### [Task item]
Go through the entries below and tally the lines holding "Image"; please reply with the number only.

Given entries: Begin

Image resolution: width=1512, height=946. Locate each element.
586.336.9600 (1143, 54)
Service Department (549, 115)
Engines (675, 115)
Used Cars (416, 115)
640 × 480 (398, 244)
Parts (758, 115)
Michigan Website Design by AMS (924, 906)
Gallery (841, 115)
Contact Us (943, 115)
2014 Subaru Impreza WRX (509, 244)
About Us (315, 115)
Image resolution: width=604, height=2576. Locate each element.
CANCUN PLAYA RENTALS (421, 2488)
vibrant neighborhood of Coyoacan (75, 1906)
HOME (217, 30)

Given entries: End

### [Answer area]
2